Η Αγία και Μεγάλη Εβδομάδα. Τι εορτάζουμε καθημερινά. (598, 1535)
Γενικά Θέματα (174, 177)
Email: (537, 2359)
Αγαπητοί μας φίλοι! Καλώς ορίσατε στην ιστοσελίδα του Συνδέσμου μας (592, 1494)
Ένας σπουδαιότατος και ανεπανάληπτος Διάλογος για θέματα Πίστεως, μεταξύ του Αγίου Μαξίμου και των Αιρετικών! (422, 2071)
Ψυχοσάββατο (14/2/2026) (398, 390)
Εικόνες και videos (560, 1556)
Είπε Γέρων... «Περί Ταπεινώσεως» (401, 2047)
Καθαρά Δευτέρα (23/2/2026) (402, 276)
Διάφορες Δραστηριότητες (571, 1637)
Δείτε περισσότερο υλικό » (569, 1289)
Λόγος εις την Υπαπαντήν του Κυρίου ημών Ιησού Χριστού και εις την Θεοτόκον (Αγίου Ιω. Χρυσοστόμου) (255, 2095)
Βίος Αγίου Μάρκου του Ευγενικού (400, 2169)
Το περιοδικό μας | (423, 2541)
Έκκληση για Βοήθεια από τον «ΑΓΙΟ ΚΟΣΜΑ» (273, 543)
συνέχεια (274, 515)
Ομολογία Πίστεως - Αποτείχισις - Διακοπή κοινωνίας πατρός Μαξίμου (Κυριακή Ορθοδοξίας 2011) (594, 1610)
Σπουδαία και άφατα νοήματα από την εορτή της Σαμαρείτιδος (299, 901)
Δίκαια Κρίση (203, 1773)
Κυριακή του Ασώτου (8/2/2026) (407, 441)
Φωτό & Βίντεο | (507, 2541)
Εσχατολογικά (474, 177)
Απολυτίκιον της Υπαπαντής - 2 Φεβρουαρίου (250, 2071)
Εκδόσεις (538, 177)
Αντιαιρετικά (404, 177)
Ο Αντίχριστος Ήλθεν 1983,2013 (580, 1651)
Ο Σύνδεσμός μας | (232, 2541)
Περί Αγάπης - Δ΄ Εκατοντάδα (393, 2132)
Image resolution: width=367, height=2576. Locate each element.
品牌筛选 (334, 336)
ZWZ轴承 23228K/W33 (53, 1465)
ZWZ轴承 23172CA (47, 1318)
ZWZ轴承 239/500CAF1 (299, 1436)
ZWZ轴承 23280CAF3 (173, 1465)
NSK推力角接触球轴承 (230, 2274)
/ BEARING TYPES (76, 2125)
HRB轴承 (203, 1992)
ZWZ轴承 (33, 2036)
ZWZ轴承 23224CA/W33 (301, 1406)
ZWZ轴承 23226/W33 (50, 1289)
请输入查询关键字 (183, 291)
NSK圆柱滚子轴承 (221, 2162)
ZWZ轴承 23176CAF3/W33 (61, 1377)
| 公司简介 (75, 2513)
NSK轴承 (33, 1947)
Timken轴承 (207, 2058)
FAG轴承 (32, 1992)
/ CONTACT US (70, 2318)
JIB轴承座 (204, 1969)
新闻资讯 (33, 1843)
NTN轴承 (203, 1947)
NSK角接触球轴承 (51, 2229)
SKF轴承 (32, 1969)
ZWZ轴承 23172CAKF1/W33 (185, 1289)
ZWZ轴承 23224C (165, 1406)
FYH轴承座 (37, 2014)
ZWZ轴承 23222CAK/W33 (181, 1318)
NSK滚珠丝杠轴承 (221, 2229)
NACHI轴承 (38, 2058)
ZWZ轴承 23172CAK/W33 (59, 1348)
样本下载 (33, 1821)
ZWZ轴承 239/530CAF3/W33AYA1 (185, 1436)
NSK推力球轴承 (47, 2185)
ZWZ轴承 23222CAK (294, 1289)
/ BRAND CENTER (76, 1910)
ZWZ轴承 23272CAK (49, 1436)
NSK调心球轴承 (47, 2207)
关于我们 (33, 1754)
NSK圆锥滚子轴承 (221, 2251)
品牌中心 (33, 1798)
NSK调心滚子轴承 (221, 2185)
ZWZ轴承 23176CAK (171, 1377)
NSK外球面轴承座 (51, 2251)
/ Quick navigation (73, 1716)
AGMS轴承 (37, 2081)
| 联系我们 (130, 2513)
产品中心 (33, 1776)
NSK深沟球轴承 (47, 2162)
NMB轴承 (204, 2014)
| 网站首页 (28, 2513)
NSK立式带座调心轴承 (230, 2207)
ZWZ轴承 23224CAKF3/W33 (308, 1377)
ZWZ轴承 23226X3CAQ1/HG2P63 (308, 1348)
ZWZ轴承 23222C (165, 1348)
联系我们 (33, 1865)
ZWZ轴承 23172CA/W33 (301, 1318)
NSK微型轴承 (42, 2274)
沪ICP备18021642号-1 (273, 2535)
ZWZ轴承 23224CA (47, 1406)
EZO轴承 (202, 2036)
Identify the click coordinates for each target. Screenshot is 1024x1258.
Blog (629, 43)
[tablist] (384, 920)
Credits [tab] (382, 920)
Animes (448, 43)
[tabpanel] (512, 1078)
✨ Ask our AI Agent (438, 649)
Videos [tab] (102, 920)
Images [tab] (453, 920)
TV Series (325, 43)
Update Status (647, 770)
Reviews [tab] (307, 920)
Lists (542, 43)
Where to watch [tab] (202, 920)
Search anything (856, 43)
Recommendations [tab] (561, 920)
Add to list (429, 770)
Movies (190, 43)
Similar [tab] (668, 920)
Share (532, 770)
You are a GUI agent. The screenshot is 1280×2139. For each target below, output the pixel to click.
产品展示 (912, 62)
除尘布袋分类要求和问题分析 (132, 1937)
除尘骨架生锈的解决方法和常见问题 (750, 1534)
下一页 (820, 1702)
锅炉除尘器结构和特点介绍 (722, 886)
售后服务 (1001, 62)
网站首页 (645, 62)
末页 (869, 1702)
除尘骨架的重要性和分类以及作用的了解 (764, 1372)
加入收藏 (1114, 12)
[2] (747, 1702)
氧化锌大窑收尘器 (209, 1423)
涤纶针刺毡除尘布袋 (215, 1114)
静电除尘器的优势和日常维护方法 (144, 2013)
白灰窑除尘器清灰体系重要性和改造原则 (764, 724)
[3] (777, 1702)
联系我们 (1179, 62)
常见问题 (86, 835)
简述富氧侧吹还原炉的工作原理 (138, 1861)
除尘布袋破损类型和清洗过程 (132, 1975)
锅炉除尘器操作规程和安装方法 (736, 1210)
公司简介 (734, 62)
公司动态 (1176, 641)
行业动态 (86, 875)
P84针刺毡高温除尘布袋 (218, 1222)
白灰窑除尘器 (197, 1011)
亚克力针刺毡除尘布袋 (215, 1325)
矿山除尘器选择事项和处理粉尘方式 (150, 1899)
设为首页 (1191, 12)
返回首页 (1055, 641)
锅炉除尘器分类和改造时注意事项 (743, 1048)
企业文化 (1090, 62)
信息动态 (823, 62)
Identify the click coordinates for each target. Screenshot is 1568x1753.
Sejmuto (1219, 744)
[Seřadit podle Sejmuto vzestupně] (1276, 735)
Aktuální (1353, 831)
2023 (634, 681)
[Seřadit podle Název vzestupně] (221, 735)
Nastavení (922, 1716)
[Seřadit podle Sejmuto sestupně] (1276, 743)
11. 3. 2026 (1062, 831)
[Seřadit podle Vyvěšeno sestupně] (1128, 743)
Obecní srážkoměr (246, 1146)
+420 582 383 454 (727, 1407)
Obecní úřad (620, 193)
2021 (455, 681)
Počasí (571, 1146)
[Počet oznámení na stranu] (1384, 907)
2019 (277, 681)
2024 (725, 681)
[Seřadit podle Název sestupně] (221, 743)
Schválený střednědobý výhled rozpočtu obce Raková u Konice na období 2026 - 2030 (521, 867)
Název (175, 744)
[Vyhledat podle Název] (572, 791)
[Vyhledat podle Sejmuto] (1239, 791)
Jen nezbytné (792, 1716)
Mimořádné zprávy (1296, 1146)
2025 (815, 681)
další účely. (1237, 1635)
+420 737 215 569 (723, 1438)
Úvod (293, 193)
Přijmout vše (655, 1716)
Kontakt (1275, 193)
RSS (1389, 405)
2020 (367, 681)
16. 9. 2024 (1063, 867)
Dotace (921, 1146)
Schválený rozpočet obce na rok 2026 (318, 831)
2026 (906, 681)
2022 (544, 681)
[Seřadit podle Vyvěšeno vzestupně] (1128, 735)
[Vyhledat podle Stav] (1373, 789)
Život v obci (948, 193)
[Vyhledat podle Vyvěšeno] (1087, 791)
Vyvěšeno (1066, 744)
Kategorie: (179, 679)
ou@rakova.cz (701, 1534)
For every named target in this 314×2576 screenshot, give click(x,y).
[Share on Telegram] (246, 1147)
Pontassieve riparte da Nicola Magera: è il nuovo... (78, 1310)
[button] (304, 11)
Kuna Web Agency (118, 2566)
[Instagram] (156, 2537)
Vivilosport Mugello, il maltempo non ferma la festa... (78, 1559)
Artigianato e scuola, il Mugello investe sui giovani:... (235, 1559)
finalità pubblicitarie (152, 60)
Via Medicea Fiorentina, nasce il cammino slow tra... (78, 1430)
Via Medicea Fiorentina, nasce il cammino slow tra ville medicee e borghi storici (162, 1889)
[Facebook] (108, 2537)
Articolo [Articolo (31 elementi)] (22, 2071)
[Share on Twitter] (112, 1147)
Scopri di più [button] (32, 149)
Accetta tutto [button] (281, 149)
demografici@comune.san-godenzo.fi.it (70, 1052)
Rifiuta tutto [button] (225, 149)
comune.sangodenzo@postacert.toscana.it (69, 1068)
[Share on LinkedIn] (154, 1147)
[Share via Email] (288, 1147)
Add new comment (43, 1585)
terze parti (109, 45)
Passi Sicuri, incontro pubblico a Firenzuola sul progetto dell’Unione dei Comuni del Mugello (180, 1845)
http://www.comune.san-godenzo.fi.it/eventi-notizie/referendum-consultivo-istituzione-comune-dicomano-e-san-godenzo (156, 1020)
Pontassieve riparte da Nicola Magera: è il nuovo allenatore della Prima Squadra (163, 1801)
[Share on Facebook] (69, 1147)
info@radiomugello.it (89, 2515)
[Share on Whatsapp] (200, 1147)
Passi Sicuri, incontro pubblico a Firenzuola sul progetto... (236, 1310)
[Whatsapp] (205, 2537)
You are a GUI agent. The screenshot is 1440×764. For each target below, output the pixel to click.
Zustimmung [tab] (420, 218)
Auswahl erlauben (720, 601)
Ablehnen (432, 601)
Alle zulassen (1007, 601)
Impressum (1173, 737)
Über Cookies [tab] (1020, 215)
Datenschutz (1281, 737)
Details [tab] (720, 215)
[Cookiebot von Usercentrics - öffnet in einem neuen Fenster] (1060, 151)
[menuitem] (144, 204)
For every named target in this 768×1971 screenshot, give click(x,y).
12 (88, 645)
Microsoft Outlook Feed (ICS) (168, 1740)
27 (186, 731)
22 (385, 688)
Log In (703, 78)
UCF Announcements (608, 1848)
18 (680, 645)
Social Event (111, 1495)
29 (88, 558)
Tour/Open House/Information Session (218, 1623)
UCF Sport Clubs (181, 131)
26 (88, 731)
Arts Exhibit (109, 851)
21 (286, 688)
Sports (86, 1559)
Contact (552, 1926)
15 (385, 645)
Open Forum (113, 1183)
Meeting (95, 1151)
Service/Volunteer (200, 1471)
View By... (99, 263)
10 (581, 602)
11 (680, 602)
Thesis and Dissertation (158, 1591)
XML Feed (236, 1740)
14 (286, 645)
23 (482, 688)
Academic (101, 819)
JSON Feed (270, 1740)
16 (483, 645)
=====
• YOUR TASK: Copy every line where the word "Nicola" is present in the entries above.

• RESPONSE TO THIS TASK:
Pontassieve riparte da Nicola Magera: è il nuovo... (78, 1310)
Pontassieve riparte da Nicola Magera: è il nuovo allenatore della Prima Squadra (163, 1801)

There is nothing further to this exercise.